YOUR OBJECTIVE:
Only the lines from the first line of the data through the line containing "Médano, Veinte 04 Surf Café, Hotel Rural" belong in the answer, transcribed exactly; pictures do not.

Start of DATA EXCERPTS

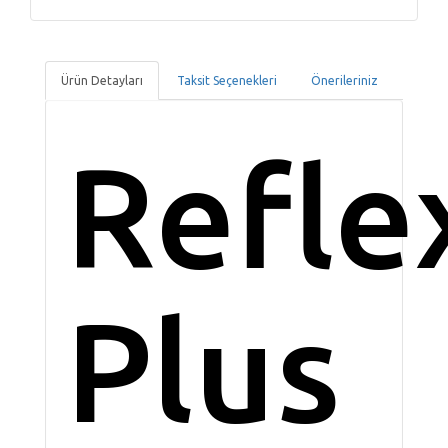
Ürün Detayları
Taksit Seçenekleri
Önerileriniz
Refle
Plus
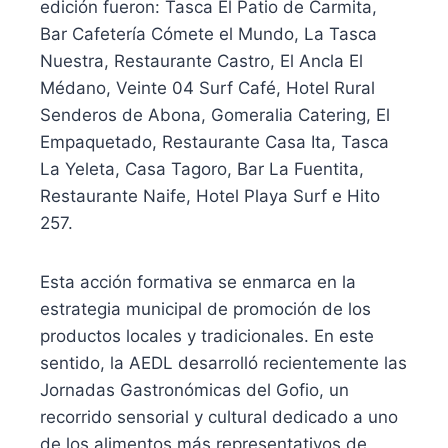
edición fueron: Tasca El Patio de Carmita,
Bar Cafetería Cómete el Mundo, La Tasca
Nuestra, Restaurante Castro, El Ancla El
Médano, Veinte 04 Surf Café, Hotel Rural
Senderos de Abona, Gomeralia Catering, El
Empaquetado, Restaurante Casa Ita, Tasca
La Yeleta, Casa Tagoro, Bar La Fuentita,
Restaurante Naife, Hotel Playa Surf e Hito
257.
Esta acción formativa se enmarca en la
estrategia municipal de promoción de los
productos locales y tradicionales. En este
sentido, la AEDL desarrolló recientemente las
Jornadas Gastronómicas del Gofio, un
recorrido sensorial y cultural dedicado a uno
de los alimentos más representativos de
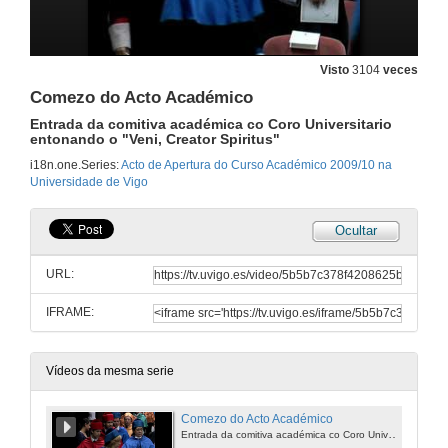
Visto
3104
veces
Comezo do Acto Académico
Entrada da comitiva académica co Coro Universitario
entonando o "Veni, Creator Spiritus"
i18n.one.Series:
Acto de Apertura do Curso Académico 2009/10 na
Universidade de Vigo
Ocultar
URL:
IFRAME:
Vídeos da mesma serie
Comezo do Acto Académico
Entrada da comitiva académica co Coro Universitario entonando o "Veni, Creator Spiritus"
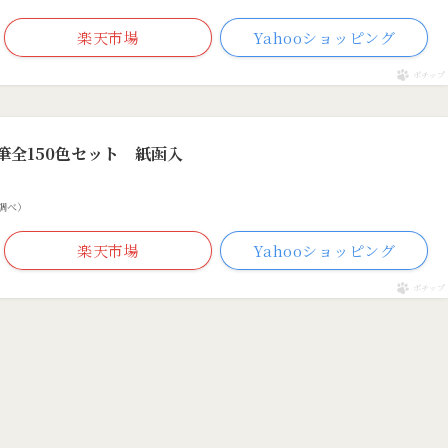
楽天市場
Yahooショッピング
ポチップ
筆全150色セット 紙函入
市場調べ）
楽天市場
Yahooショッピング
ポチップ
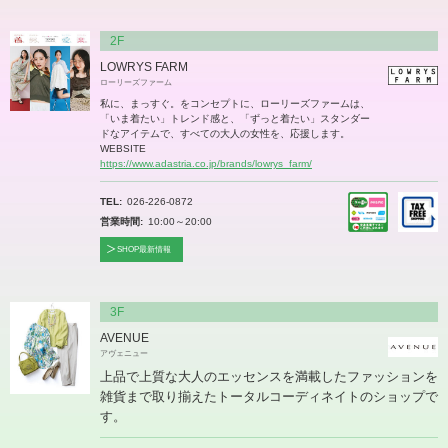
2F
LOWRYS FARM
ローリーズファーム
私に、まっすぐ。をコンセプトに、ローリーズファームは、
「いま着たい」トレンド感と、「ずっと着たい」スタンダー
ドなアイテムで、すべての大人の女性を、応援します。
WEBSITE
https://www.adastria.co.jp/brands/lowrys_farm/
TEL
026-226-0872
営業時間
10:00～20:00
SHOP最新情報
3F
AVENUE
アヴェニュー
上品で上質な大人のエッセンスを満載したファッションを
雑貨まで取り揃えたトータルコーディネイトのショップで
す。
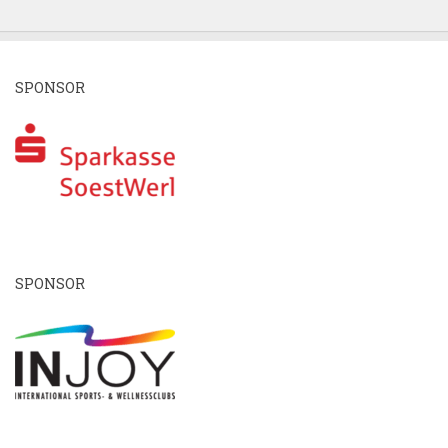
SPONSOR
SPONSOR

End of DATA EXCERPTS

SOLUTION FOR THIS TASK:
Ürün Detayları
Taksit Seçenekleri
Önerileriniz
Refle
Plus
edición fueron: Tasca El Patio de Carmita,
Bar Cafetería Cómete el Mundo, La Tasca
Nuestra, Restaurante Castro, El Ancla El
Médano, Veinte 04 Surf Café, Hotel Rural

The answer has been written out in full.